At a Court of Oyer and Terminer held at this term, Mary E. Burrows, negro, was indicted and tried for arson in setting fire to the dwelling house of Naomi Burrows, negro, in Murderkill hundred, who was the step-mother of the prisoner, and the first witness examined, and who after stating that she owned the house and the lot on which it stood, and then lived in it, she was asked the question by the counsel for the prisoner if she had a deed for it, to which she replied that she had.
The legal title to the premises or the house burnt is not in issue in the case, but it is sufficient to *Page 75 
prove that it was occupied at the time as the dwelling house of the person whose dwelling house it is alleged to have been in the indictment. The objection is therefore overruled.
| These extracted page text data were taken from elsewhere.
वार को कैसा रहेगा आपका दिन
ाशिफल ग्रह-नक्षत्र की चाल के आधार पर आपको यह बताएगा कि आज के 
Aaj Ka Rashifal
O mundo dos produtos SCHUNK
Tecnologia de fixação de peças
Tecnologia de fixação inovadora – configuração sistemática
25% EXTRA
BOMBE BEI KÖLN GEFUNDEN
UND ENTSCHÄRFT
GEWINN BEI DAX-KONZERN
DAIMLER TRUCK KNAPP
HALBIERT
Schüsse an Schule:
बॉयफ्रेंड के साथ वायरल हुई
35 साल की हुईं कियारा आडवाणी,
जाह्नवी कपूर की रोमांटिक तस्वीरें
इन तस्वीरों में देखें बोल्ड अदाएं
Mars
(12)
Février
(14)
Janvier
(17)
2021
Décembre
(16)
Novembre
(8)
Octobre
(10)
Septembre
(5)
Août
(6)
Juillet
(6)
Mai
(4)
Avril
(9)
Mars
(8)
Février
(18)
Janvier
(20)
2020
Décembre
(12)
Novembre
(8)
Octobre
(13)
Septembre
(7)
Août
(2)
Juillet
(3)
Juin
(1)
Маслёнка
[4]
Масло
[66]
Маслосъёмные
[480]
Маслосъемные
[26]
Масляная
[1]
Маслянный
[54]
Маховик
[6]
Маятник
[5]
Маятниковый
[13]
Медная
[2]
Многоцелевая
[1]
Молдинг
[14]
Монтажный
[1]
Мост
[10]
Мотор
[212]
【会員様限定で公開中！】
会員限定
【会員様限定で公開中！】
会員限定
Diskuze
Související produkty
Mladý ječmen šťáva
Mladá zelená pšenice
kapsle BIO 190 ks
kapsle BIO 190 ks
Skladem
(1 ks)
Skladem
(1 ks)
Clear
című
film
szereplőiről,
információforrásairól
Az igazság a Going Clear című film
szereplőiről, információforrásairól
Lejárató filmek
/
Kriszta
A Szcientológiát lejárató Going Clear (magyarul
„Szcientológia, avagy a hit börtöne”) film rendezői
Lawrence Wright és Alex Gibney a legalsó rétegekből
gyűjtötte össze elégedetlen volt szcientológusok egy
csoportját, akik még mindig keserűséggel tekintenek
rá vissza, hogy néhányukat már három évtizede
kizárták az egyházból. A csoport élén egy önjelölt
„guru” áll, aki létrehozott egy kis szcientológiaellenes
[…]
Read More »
She then resumed and stated that the prisoner did not live with her, but that she came to her house that day, and she told her that she could not stay there, and she saw by her manner that she did not like what she had said to her, but she did not then leave there. After that she told her she was going to Stephen Jackson's to stay all night, and when she had fastened up the house they both went out to the road together and they there parted, she going toward Jackson's, and the prisoner another way. She staid there all night, and returned next morning when she found her house burnt down. It was then proved that the house had been broken open, set on fire and burnt down that night. A Justice of the Peace then testified that the prisoner had been arrested and brought before him on the charge of having feloniously set fire to and burnt the house, and on the hearing made a voluntary confession before him, which he reduced to writing at the time, read over to her, and which she voluntarily signed, that she and a mulatto man named John broke open the house and stole the old woman's clothes, and that he then told her to set fire to the house, but she told him she was afraid, and did not like to do it; that he then told her it would be better for her to do it, and she then took fire from the fire-place and set fire to it. And another witness testified that he afterward heard her make the same confession voluntarily to another person.
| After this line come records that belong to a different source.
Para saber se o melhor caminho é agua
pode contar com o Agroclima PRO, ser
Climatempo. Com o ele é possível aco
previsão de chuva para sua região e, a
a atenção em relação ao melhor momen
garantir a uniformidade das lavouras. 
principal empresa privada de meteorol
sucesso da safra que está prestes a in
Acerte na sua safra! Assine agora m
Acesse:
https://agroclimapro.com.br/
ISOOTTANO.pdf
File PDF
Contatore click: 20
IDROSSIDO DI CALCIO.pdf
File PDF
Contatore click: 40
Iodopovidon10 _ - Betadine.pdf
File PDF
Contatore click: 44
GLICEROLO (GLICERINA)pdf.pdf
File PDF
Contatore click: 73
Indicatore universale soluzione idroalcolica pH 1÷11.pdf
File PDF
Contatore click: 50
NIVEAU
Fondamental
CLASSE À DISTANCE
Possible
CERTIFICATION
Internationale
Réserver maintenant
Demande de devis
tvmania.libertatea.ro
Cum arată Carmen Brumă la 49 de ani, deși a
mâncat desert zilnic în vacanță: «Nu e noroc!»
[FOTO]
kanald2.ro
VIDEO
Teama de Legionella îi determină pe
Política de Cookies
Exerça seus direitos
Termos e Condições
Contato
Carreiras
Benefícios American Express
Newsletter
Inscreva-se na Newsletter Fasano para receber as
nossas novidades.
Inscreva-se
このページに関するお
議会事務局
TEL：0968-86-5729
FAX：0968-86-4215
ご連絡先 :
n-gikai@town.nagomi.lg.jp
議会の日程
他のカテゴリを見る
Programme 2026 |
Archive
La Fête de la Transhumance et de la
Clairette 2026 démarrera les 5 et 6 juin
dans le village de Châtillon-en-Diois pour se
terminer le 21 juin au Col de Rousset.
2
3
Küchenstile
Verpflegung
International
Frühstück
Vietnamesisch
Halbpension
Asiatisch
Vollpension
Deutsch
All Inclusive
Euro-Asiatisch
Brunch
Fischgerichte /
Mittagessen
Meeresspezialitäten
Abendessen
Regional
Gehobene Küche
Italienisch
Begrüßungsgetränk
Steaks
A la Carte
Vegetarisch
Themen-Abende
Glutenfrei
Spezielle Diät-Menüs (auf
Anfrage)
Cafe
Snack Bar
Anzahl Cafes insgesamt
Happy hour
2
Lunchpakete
For the prisoner, however, it was proved by several witnesses who had known her from her early childhood, that she had always been of a very weak and imbecile mind and intellect, and on one occasion had confessed the stealing of seventy-five cents she was charged with which in a few minutes afterward it was discovered had not *Page 76 
been stolen at all; and although there was testimony to the contrary, as to her mental capacity and intelligence afterward produced in reply on behalf of the State, the Court left the question raised by it to the jury who returned a verdict of not guilty.